Task item => Look below for the line that contains "Hinblick auf die Bewährungsstrafen", then copy it and each following line exactly, through and including the line that contains "Rechtsanwalt Stern nun Gespräche".
┌─ Data to examine
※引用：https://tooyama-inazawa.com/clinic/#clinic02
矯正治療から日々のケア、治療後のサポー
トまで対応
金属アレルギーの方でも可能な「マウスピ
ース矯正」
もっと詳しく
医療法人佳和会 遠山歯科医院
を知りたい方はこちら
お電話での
└─
┌─ Data to examine
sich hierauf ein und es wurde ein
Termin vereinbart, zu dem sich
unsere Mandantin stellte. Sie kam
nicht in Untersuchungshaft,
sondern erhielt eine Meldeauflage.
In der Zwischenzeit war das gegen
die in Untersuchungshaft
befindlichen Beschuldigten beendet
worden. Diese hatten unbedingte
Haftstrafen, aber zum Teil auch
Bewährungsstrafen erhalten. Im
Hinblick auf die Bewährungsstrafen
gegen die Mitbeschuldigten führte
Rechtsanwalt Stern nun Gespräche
└─
Answer section =>
Hinblick auf die Bewährungsstrafen
gegen die Mitbeschuldigten führte
Rechtsanwalt Stern nun Gespräche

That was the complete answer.